Digression: Why do you want to enable this beta utf-8 option?

imba-tjd avatar May 06 '22 01:05 imba-tjd

@imba-tjd linux and macos both set the default encoding to utf8. i need to share source codes with chinese characters between my windows machine and linux machine (wsl1 and wsl2 use utf-8, too).

everything411 avatar May 06 '22 05:05 everything411

Did you tried to input Chinese from stdin? Try this

System.out.println(new Scanner(System.in).nextLine());

You will find that it fails to read, if you enabled the beta utf8.
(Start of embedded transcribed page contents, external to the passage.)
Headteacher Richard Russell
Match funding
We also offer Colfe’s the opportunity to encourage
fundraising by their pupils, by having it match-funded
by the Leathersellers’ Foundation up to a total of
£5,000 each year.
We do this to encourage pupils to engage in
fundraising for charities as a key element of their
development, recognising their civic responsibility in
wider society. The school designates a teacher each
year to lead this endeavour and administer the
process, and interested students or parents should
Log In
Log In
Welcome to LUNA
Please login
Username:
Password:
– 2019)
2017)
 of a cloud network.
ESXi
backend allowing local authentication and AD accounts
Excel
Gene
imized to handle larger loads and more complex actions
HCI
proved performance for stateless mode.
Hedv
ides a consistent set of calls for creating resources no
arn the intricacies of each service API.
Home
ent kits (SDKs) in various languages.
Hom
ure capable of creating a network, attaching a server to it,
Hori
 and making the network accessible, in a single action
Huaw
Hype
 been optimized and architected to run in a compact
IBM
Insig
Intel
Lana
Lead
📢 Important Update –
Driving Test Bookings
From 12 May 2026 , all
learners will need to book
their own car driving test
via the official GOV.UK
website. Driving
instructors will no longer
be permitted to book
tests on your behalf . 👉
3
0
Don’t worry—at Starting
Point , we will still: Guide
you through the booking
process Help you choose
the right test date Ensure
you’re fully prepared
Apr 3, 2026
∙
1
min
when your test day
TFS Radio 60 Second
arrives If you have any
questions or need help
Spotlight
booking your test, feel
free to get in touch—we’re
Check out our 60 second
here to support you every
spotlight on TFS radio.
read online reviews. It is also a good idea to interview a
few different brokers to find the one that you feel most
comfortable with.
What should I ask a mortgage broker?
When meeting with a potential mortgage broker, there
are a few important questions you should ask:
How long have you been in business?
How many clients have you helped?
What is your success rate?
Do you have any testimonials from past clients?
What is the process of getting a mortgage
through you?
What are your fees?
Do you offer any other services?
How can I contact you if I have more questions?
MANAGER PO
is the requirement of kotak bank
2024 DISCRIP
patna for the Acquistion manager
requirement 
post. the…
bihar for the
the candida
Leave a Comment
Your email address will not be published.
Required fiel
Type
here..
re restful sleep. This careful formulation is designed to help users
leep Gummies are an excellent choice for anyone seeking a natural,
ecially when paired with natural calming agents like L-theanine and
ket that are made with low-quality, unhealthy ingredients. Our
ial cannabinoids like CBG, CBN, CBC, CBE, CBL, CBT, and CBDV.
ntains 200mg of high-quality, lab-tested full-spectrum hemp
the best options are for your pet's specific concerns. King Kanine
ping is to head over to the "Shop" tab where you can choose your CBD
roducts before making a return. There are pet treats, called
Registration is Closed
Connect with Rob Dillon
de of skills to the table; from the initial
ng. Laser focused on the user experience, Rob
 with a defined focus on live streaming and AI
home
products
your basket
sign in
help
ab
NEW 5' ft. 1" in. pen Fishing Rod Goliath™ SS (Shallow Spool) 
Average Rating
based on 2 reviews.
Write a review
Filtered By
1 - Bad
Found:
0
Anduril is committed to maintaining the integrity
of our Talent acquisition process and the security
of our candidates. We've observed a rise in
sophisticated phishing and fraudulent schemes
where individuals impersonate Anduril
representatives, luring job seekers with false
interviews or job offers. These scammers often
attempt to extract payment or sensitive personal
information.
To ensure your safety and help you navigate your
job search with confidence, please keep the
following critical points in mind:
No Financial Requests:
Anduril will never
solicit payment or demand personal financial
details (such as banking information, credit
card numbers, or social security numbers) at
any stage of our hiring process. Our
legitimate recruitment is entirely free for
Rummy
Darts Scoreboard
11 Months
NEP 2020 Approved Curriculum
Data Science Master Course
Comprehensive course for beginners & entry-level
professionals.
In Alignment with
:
imba-tjd avatar May 06 '22 05:05 imba-tjd

I have also noticed this bug before. infact it not only affects java, but for C scanf, C++ cin, C# Console.Readline, they all don't accept chinese when utf8 enabled.

I believe that this is a windows console related bug instead of the language runtime. see https://docs.microsoft.com/zh-cn/windows/console/classic-vs-vt and https://github.com/microsoft/terminal/issues/7777

everything411 avatar May 06 '22 09:05 everything411

The issue https://bugs.openjdk.org/browse/JDK-8272352 might be relevant here; it was backported to OpenJDK 11.0.17 and Java 17.0.5 quite recently.

(Just passing by... I saw this thread as I was fixing Unicode problems in the NetBeans IDE.)

eirikbakke avatar Nov 29 '22 17:11 eirikbakke

@everything411 Are you able to try with our latest 17.0.5 build? As @eirikbakke mentions, the upstream issue seems to be fixed.

karianna avatar Nov 29 '22 22:11 karianna

@karianna I can confirm that all bugs I reported here no longer exist now.

everything411 avatar Nov 30 '22 01:11 everything411